Supplied material —
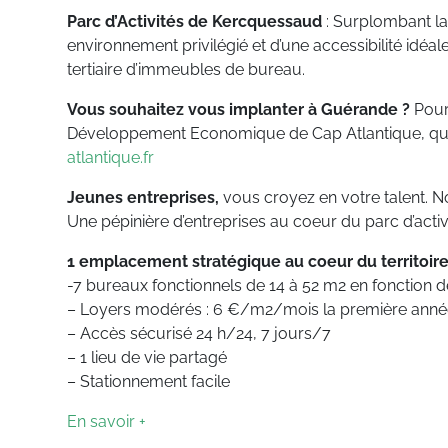
Parc d’Activités de Kercquessaud
: Surplombant la 
environnement privilégié et d’une accessibilité idéale
tertiaire d’immeubles de bureau.
Vous souhaitez vous implanter à Guérande ?
Pour 
Développement Economique de Cap Atlantique, qui sau
atlantique.fr
Jeunes entreprises,
vous croyez en votre talent. N
Une pépinière d’entreprises au coeur du parc d’act
1 emplacement stratégique au coeur du territoir
-7 bureaux fonctionnels de 14 à 52 m2 en fonction de
– Loyers modérés : 6 €/m2/mois la première année
– Accès sécurisé 24 h/24, 7 jours/7
– 1 lieu de vie partagé
– Stationnement facile
En savoir +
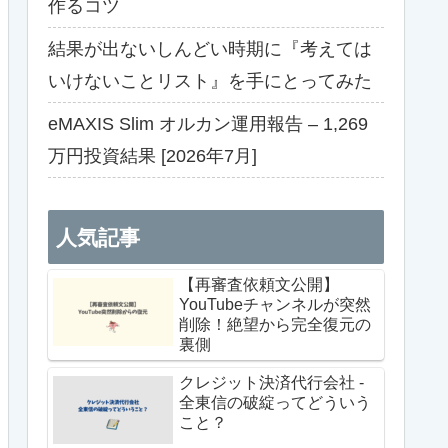
作るコツ
結果が出ないしんどい時期に『考えては
いけないことリスト』を手にとってみた
eMAXIS Slim オルカン運用報告 – 1,269
万円投資結果 [2026年7月]
人気記事
【再審査依頼文公開】
YouTubeチャンネルが突然
削除！絶望から完全復元の
裏側
クレジット決済代行会社 -
全東信の破綻ってどういう
こと？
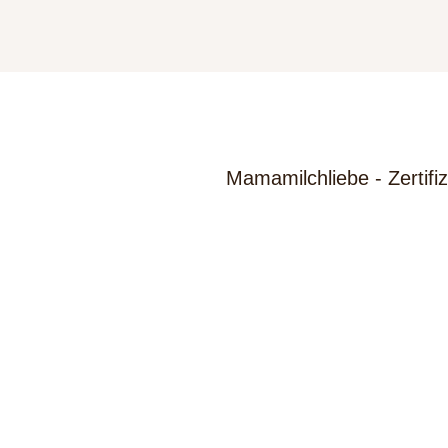
Mamamilchliebe - Zertifiz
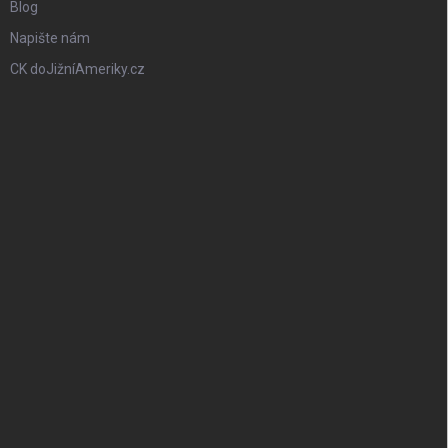
Blog
Napište nám
CK doJižníAmeriky.cz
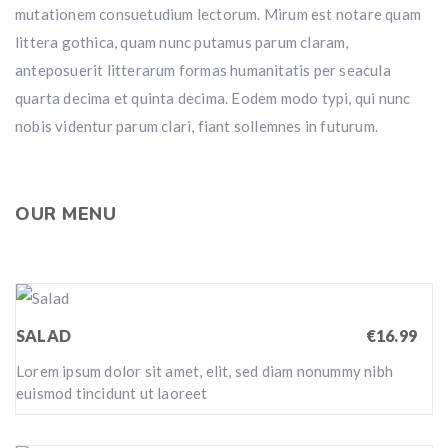
mutationem consuetudium lectorum. Mirum est notare quam
littera gothica, quam nunc putamus parum claram,
anteposuerit litterarum formas humanitatis per seacula
quarta decima et quinta decima. Eodem modo typi, qui nunc
nobis videntur parum clari, fiant sollemnes in futurum.
OUR MENU
SALAD
€16.99
Lorem ipsum dolor sit amet, elit, sed diam nonummy nibh
euismod tincidunt ut laoreet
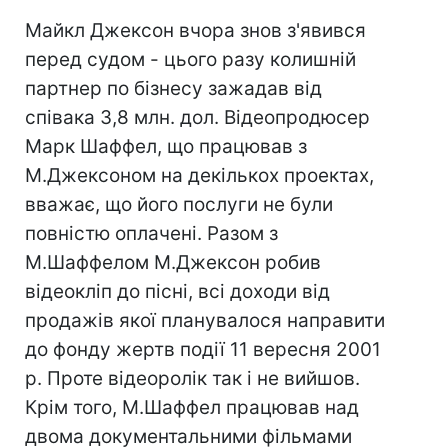
Майкл Джексон вчора знов з'явився
перед судом - цього разу колишній
партнер по бізнесу зажадав від
співака 3,8 млн. дол. Відеопродюсер
Марк Шаффел, що працював з
М.Джексоном на декількох проектах,
вважає, що його послуги не були
повністю оплачені. Разом з
М.Шаффелом М.Джексон робив
відеокліп до пісні, всі доходи від
продажів якої планувалося направити
до фонду жертв події 11 вересня 2001
р. Проте відеоролік так і не вийшов.
Крім того, М.Шаффел працював над
двома документальними фільмами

The problem — Begin at the first line of the entries and stop after the line holding "CK doJižníAmeriky.cz"; repeat those lines exactly, but not the pictures.

Solution —
Parc d’Activités de Kercquessaud
: Surplombant la 
environnement privilégié et d’une accessibilité idéale
tertiaire d’immeubles de bureau.
Vous souhaitez vous implanter à Guérande ?
Pour 
Développement Economique de Cap Atlantique, qui sau
atlantique.fr
Jeunes entreprises,
vous croyez en votre talent. N
Une pépinière d’entreprises au coeur du parc d’act
1 emplacement stratégique au coeur du territoir
-7 bureaux fonctionnels de 14 à 52 m2 en fonction de
– Loyers modérés : 6 €/m2/mois la première année
– Accès sécurisé 24 h/24, 7 jours/7
– 1 lieu de vie partagé
– Stationnement facile
En savoir +
作るコツ
結果が出ないしんどい時期に『考えては
いけないことリスト』を手にとってみた
eMAXIS Slim オルカン運用報告 – 1,269
万円投資結果 [2026年7月]
人気記事
【再審査依頼文公開】
YouTubeチャンネルが突然
削除！絶望から完全復元の
裏側
クレジット決済代行会社 -
全東信の破綻ってどういう
こと？
Mamamilchliebe - Zertifiz
Blog
Napište nám
CK doJižníAmeriky.cz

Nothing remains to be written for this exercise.